Item One:  A New York Times Article: “Single Mothers With Family Values” http://www.nytimes.com/2013/10/27/opinion/sunday/single-mothers-with-family-values.html?_r=0

The thrust of the article is that family values are found primarily in Christian and Republican tradition. Not so.  Any single mother who is caring for herself and her children values her family, regardless of religion and politics.  To be fair the article notes a couple of democrats, a libertarian, and a Hindu.  However, the article centers on women who have embraced Christian and conservative ideals as a path to success.  The article notes, “Ms. Maggio credits God, not government assistance, with helping her climb out of poverty.”  Say what?
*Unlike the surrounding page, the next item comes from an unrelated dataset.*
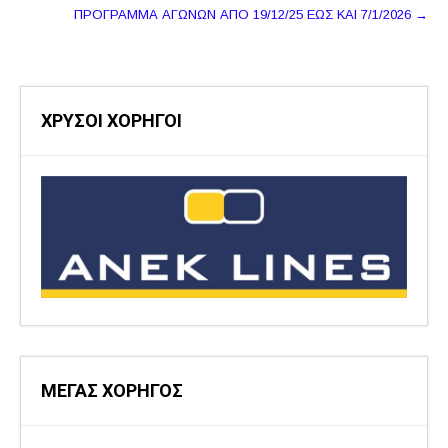
ΠΡΟΓΡΑΜΜΑ ΑΓΩΝΩΝ ΑΠΟ 19/12/25 ΕΩΣ ΚΑΙ 7/1/2026
→
ΧΡΥΣΟΙ ΧΟΡΗΓΟΙ
ΜΕΓΑΣ ΧΟΡΗΓΟΣ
This woman reportedly went from welfare to a six-figure banking career, and she is unwilling to give a nod to the assistance that helped keep her off the street?  Even more disturbing:  she doesn’t take any credit for her own, presumably, hard work or business acumen in the rise. 
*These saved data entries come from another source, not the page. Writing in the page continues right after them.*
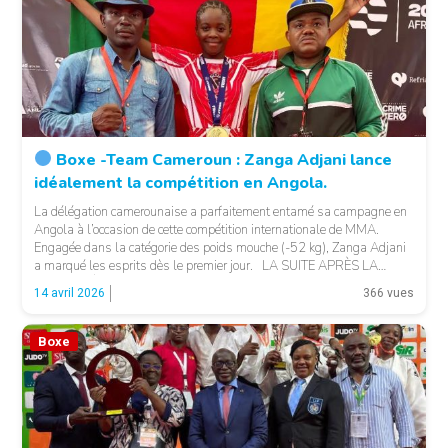
© PFL africa
Boxe -Team Cameroun : Zanga Adjani lance
idéalement la compétition en Angola.
La délégation camerounaise a parfaitement entamé sa campagne en
Angola à l’occasion de cette compétition internationale de MMA.
Engagée dans la catégorie des poids mouche (-52 kg), Zanga Adjani
a marqué les esprits dès le premier jour. LA SUITE APRÈS LA
PUBLICITÉ Opposée à des adversaires locales, la combattante
14 avril 2026
366 vues
camerounaise a fait preuve de […]
Boxe
© 237lions.com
Okay, so one can argue that if a person wants to credit God with their success, she is entitled to do so.  Granted.  However, her refusal to give any credit to assistance or herself can incriminate women who do take credit for pulling themselves up by their bootstraps.  Women who are smart and hard-working are being discredited by women who refuse to take credit for their accomplishments.  The implication is:  tithe, credit God, and it will all be okay.  Oh, let me mention that she is now married – that’s another perk of this self-effacing paradigm. Work hard, use government assistance, take and give no credit to anyone except God, and then you’ll have riches and a husband. 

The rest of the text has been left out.